By Margot Cleveland:
The IG report established that the Obama administration spied on the Trump campaign, and the spying was much worse than previously thought.
Last week, President Trump triggered the left when he tweeted a Photoshopped picture that portrayed former President Barack Obama perched midair outside Trump Tower, binoculars and listening device in hand.
The liberal outlet Vox condemned the president for his “increasingly bad tweets,” before declaring “there’s no evidence the Obama administration spied on Trump.” Vox then regurgitated the false narrative that, while the FBI did surveil former Trump foreign policy advisor Carter Page, “that didn’t happen until after Page left the campaign.”

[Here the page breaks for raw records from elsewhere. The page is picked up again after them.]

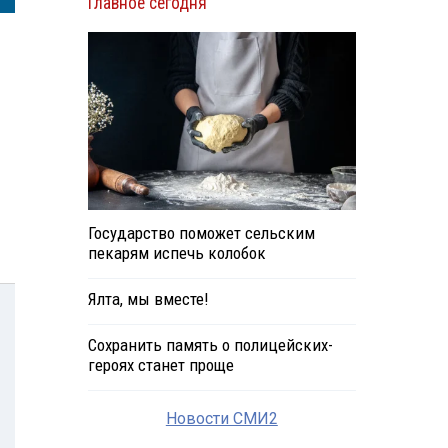
Главное сегодня
Государство поможет сельским
пекарям испечь колобок
Ялта, мы вместе!
Сохранить память о полицейских-
героях станет проще
Новости СМИ2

For years, conservatives tried to correct the record, noting that a Foreign Intelligence Surveillance Act (FISA) order gave the government access to Page’s past emails and other electronic communications with members of the Trump campaign, but the mainstream media ignored this reality. That the liberal and legacy press continue to push this narrative now, following the release of Inspector General Michael Horowitz’s report on FISA abuse, is beyond baffling, because the IG report established that the Obama administration spied on the Trump campaign, and the spying was much worse than previously thought.
The FISA warrants, of course, gave the FBI authority to spy on Page, and now that the government has finally made a mea culpa, we know that surveillance was illegal. But contrary to the continuing narrative, that spying wasn’t limited to Page. It included internal Trump campaign communications.
The IG report acknowledged this, noting that Gabriel Sanz-Rexach, the chief of the Office of Intelligence’s Operations Section, explained “that the evidence collected during the first FISA application time period demonstrated that Carter Page had access to individuals in Russia and he was communicating with people in the Trump campaign.”